Your assignment:
All of the data below should be repeated exactly. Pictures should not be included.

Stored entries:
┌──

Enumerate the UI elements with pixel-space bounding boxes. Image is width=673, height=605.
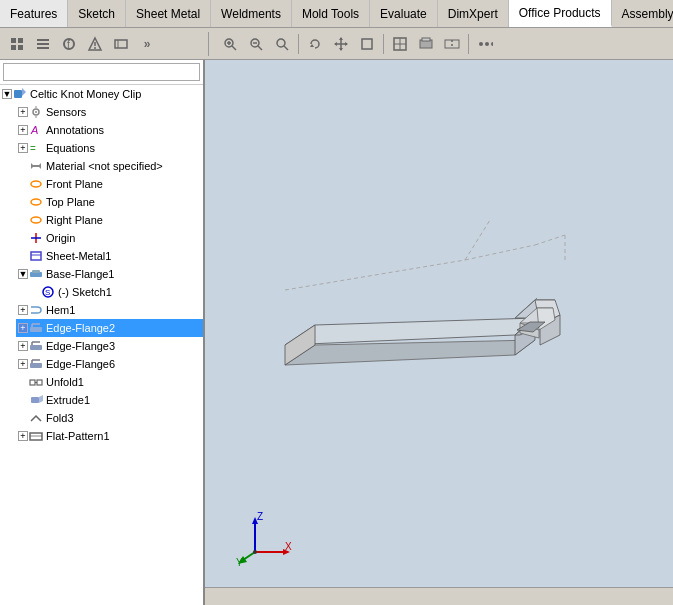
edge-flange3-expand[interactable]: + [18, 341, 28, 351]
equations-label: Equations [46, 142, 95, 154]
svg-rect-6 [37, 47, 49, 49]
svg-point-39 [485, 42, 489, 46]
edge-flange6-expand[interactable]: + [18, 359, 28, 369]
toolbar-btn-1[interactable] [5, 32, 29, 56]
zoom-fit-btn[interactable] [270, 32, 294, 56]
section-view-btn[interactable] [440, 32, 464, 56]
svg-marker-28 [334, 42, 337, 46]
svg-rect-72 [30, 380, 35, 385]
coordinate-axes: Z X Y [235, 512, 295, 570]
tree-sheet-metal1[interactable]: Sheet-Metal1 [16, 247, 203, 265]
base-flange-icon [28, 266, 44, 282]
toolbar-sep-1 [298, 34, 299, 54]
view-orientation-btn[interactable] [388, 32, 412, 56]
menu-weldments[interactable]: Weldments [211, 0, 292, 27]
display-style-btn[interactable] [414, 32, 438, 56]
tree-equations[interactable]: + = Equations [16, 139, 203, 157]
svg-point-52 [31, 181, 41, 187]
menu-office-products[interactable]: Office Products [509, 0, 612, 27]
edge-flange2-icon [28, 320, 44, 336]
toolbar-sep-2 [383, 34, 384, 54]
tree-extrude1[interactable]: Extrude1 [16, 391, 203, 409]
toolbar-btn-2[interactable] [31, 32, 55, 56]
toolbar-btn-5[interactable] [109, 32, 133, 56]
svg-marker-51 [38, 163, 41, 169]
svg-rect-75 [31, 397, 39, 403]
more-tools-btn[interactable] [473, 32, 497, 56]
tree-root-label: Celtic Knot Money Clip [30, 88, 141, 100]
tree-root[interactable]: ▼ Celtic Knot Money Clip [0, 85, 203, 103]
svg-rect-30 [362, 39, 372, 49]
sensors-icon [28, 104, 44, 120]
toolbar-row: f » [0, 28, 673, 60]
sheet-metal-label: Sheet-Metal1 [46, 250, 111, 262]
toolbar-btn-3[interactable]: f [57, 32, 81, 56]
tree-unfold1[interactable]: Unfold1 [16, 373, 203, 391]
equations-expand[interactable]: + [18, 143, 28, 153]
tree-search-input[interactable] [3, 63, 200, 81]
root-icon [12, 86, 28, 102]
edge-flange3-label: Edge-Flange3 [46, 340, 115, 352]
svg-text:=: = [30, 143, 36, 154]
svg-rect-41 [14, 90, 22, 98]
tree-top-plane[interactable]: Top Plane [16, 193, 203, 211]
annotations-expand[interactable]: + [18, 125, 28, 135]
menu-features[interactable]: Features [0, 0, 68, 27]
menu-assembly[interactable]: Assembly [612, 0, 673, 27]
menu-mold-tools[interactable]: Mold Tools [292, 0, 370, 27]
menu-evaluate[interactable]: Evaluate [370, 0, 438, 27]
svg-rect-0 [11, 38, 16, 43]
sensors-expand[interactable]: + [18, 107, 28, 117]
menu-sketch[interactable]: Sketch [68, 0, 126, 27]
svg-marker-27 [339, 48, 343, 51]
sketch1-icon: S [40, 284, 56, 300]
tree-search-area [0, 60, 203, 85]
svg-text:Y: Y [236, 557, 243, 567]
toolbar-more[interactable]: » [135, 32, 159, 56]
tree-material[interactable]: Material <not specified> [16, 157, 203, 175]
edge-flange2-expand[interactable]: + [18, 323, 28, 333]
svg-text:X: X [285, 541, 292, 552]
tree-edge-flange6[interactable]: + Edge-Flange6 [16, 355, 203, 373]
origin-label: Origin [46, 232, 75, 244]
menu-dimxpert[interactable]: DimXpert [438, 0, 509, 27]
pan-btn[interactable] [329, 32, 353, 56]
tree-flat-pattern1[interactable]: + Flat-Pattern1 [16, 427, 203, 445]
viewport[interactable]: Z X Y [205, 60, 673, 605]
tree-edge-flange3[interactable]: + Edge-Flange3 [16, 337, 203, 355]
root-expand[interactable]: ▼ [2, 89, 12, 99]
tree-edge-flange2[interactable]: + Edge-Flange2 [16, 319, 203, 337]
menu-sheet-metal[interactable]: Sheet Metal [126, 0, 211, 27]
svg-rect-3 [18, 45, 23, 50]
base-flange-label: Base-Flange1 [46, 268, 115, 280]
svg-rect-1 [18, 38, 23, 43]
edge-flange2-label: Edge-Flange2 [46, 322, 115, 334]
front-plane-icon [28, 176, 44, 192]
zoom-in-btn[interactable] [218, 32, 242, 56]
hem1-expand[interactable]: + [18, 305, 28, 315]
flat-pattern1-expand[interactable]: + [18, 431, 28, 441]
tree-hem1[interactable]: + Hem1 [16, 301, 203, 319]
tree-origin[interactable]: Origin [16, 229, 203, 247]
sensors-label: Sensors [46, 106, 86, 118]
zoom-out-btn[interactable] [244, 32, 268, 56]
tree-sensors[interactable]: + Sensors [16, 103, 203, 121]
svg-rect-60 [32, 270, 40, 273]
right-plane-label: Right Plane [46, 214, 103, 226]
rotate-btn[interactable] [303, 32, 327, 56]
move-btn[interactable] [355, 32, 379, 56]
tree-right-plane[interactable]: Right Plane [16, 211, 203, 229]
svg-rect-35 [422, 38, 430, 41]
tree-sketch1[interactable]: S (-) Sketch1 [28, 283, 203, 301]
svg-marker-50 [31, 163, 34, 169]
svg-text:A: A [30, 124, 38, 136]
tree-front-plane[interactable]: Front Plane [16, 175, 203, 193]
equations-icon: = [28, 140, 44, 156]
tree-base-flange1[interactable]: ▼ Base-Flange1 [16, 265, 203, 283]
svg-point-44 [35, 111, 37, 113]
tree-annotations[interactable]: + A Annotations [16, 121, 203, 139]
sketch1-label: (-) Sketch1 [58, 286, 112, 298]
toolbar-btn-4[interactable] [83, 32, 107, 56]
base-flange-expand[interactable]: ▼ [18, 269, 28, 279]
tree-fold3[interactable]: Fold3 [16, 409, 203, 427]
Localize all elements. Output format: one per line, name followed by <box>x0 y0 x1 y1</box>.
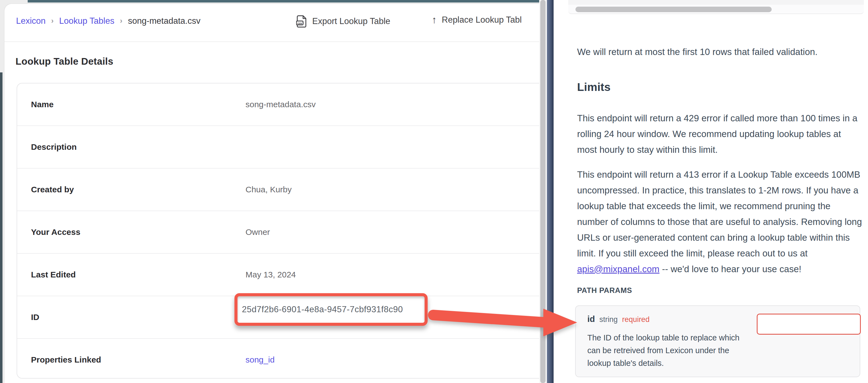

└──

Answer to the exercise:
Enumerate the UI elements with pixel-space bounding boxes. Image is width=673, height=605.
edge-flange3-expand[interactable]: + [18, 341, 28, 351]
equations-label: Equations [46, 142, 95, 154]
svg-rect-6 [37, 47, 49, 49]
svg-point-39 [485, 42, 489, 46]
edge-flange6-expand[interactable]: + [18, 359, 28, 369]
toolbar-btn-1[interactable] [5, 32, 29, 56]
zoom-fit-btn[interactable] [270, 32, 294, 56]
section-view-btn[interactable] [440, 32, 464, 56]
svg-marker-28 [334, 42, 337, 46]
svg-rect-72 [30, 380, 35, 385]
coordinate-axes: Z X Y [235, 512, 295, 570]
tree-sheet-metal1[interactable]: Sheet-Metal1 [16, 247, 203, 265]
base-flange-icon [28, 266, 44, 282]
toolbar-sep-1 [298, 34, 299, 54]
view-orientation-btn[interactable] [388, 32, 412, 56]
menu-weldments[interactable]: Weldments [211, 0, 292, 27]
display-style-btn[interactable] [414, 32, 438, 56]
tree-equations[interactable]: + = Equations [16, 139, 203, 157]
svg-point-52 [31, 181, 41, 187]
menu-office-products[interactable]: Office Products [509, 0, 612, 27]
edge-flange2-icon [28, 320, 44, 336]
toolbar-sep-2 [383, 34, 384, 54]
tree-extrude1[interactable]: Extrude1 [16, 391, 203, 409]
toolbar-btn-2[interactable] [31, 32, 55, 56]
toolbar-btn-5[interactable] [109, 32, 133, 56]
svg-marker-51 [38, 163, 41, 169]
svg-rect-75 [31, 397, 39, 403]
more-tools-btn[interactable] [473, 32, 497, 56]
tree-root-label: Celtic Knot Money Clip [30, 88, 141, 100]
tree-root[interactable]: ▼ Celtic Knot Money Clip [0, 85, 203, 103]
svg-rect-30 [362, 39, 372, 49]
sensors-icon [28, 104, 44, 120]
toolbar-row: f » [0, 28, 673, 60]
sheet-metal-label: Sheet-Metal1 [46, 250, 111, 262]
toolbar-btn-3[interactable]: f [57, 32, 81, 56]
tree-unfold1[interactable]: Unfold1 [16, 373, 203, 391]
equations-expand[interactable]: + [18, 143, 28, 153]
tree-search-input[interactable] [3, 63, 200, 81]
root-icon [12, 86, 28, 102]
edge-flange3-label: Edge-Flange3 [46, 340, 115, 352]
svg-text:=: = [30, 143, 36, 154]
svg-rect-41 [14, 90, 22, 98]
tree-top-plane[interactable]: Top Plane [16, 193, 203, 211]
annotations-expand[interactable]: + [18, 125, 28, 135]
menu-features[interactable]: Features [0, 0, 68, 27]
menu-assembly[interactable]: Assembly [612, 0, 673, 27]
menu-mold-tools[interactable]: Mold Tools [292, 0, 370, 27]
menu-evaluate[interactable]: Evaluate [370, 0, 438, 27]
svg-rect-0 [11, 38, 16, 43]
sensors-expand[interactable]: + [18, 107, 28, 117]
menu-sketch[interactable]: Sketch [68, 0, 126, 27]
svg-marker-27 [339, 48, 343, 51]
sketch1-icon: S [40, 284, 56, 300]
tree-search-area [0, 60, 203, 85]
svg-text:Y: Y [236, 557, 243, 567]
toolbar-more[interactable]: » [135, 32, 159, 56]
tree-material[interactable]: Material <not specified> [16, 157, 203, 175]
edge-flange2-expand[interactable]: + [18, 323, 28, 333]
svg-text:X: X [285, 541, 292, 552]
tree-edge-flange6[interactable]: + Edge-Flange6 [16, 355, 203, 373]
origin-label: Origin [46, 232, 75, 244]
menu-dimxpert[interactable]: DimXpert [438, 0, 509, 27]
pan-btn[interactable] [329, 32, 353, 56]
tree-flat-pattern1[interactable]: + Flat-Pattern1 [16, 427, 203, 445]
viewport[interactable]: Z X Y [205, 60, 673, 605]
tree-edge-flange3[interactable]: + Edge-Flange3 [16, 337, 203, 355]
root-expand[interactable]: ▼ [2, 89, 12, 99]
tree-edge-flange2[interactable]: + Edge-Flange2 [16, 319, 203, 337]
menu-sheet-metal[interactable]: Sheet Metal [126, 0, 211, 27]
svg-rect-3 [18, 45, 23, 50]
base-flange-label: Base-Flange1 [46, 268, 115, 280]
svg-rect-1 [18, 38, 23, 43]
edge-flange2-label: Edge-Flange2 [46, 322, 115, 334]
front-plane-icon [28, 176, 44, 192]
zoom-in-btn[interactable] [218, 32, 242, 56]
hem1-expand[interactable]: + [18, 305, 28, 315]
flat-pattern1-expand[interactable]: + [18, 431, 28, 441]
tree-hem1[interactable]: + Hem1 [16, 301, 203, 319]
tree-origin[interactable]: Origin [16, 229, 203, 247]
sensors-label: Sensors [46, 106, 86, 118]
zoom-out-btn[interactable] [244, 32, 268, 56]
tree-sensors[interactable]: + Sensors [16, 103, 203, 121]
svg-rect-60 [32, 270, 40, 273]
right-plane-label: Right Plane [46, 214, 103, 226]
rotate-btn[interactable] [303, 32, 327, 56]
move-btn[interactable] [355, 32, 379, 56]
tree-right-plane[interactable]: Right Plane [16, 211, 203, 229]
svg-rect-35 [422, 38, 430, 41]
tree-sketch1[interactable]: S (-) Sketch1 [28, 283, 203, 301]
svg-marker-50 [31, 163, 34, 169]
svg-text:A: A [30, 124, 38, 136]
tree-front-plane[interactable]: Front Plane [16, 175, 203, 193]
equations-icon: = [28, 140, 44, 156]
tree-base-flange1[interactable]: ▼ Base-Flange1 [16, 265, 203, 283]
svg-point-44 [35, 111, 37, 113]
tree-annotations[interactable]: + A Annotations [16, 121, 203, 139]
sketch1-label: (-) Sketch1 [58, 286, 112, 298]
toolbar-btn-4[interactable] [83, 32, 107, 56]
base-flange-expand[interactable]: ▼ [18, 269, 28, 279]
tree-fold3[interactable]: Fold3 [16, 409, 203, 427]
Localize all elements. Output format: one per line, name followed by <box>x0 y0 x1 y1</box>.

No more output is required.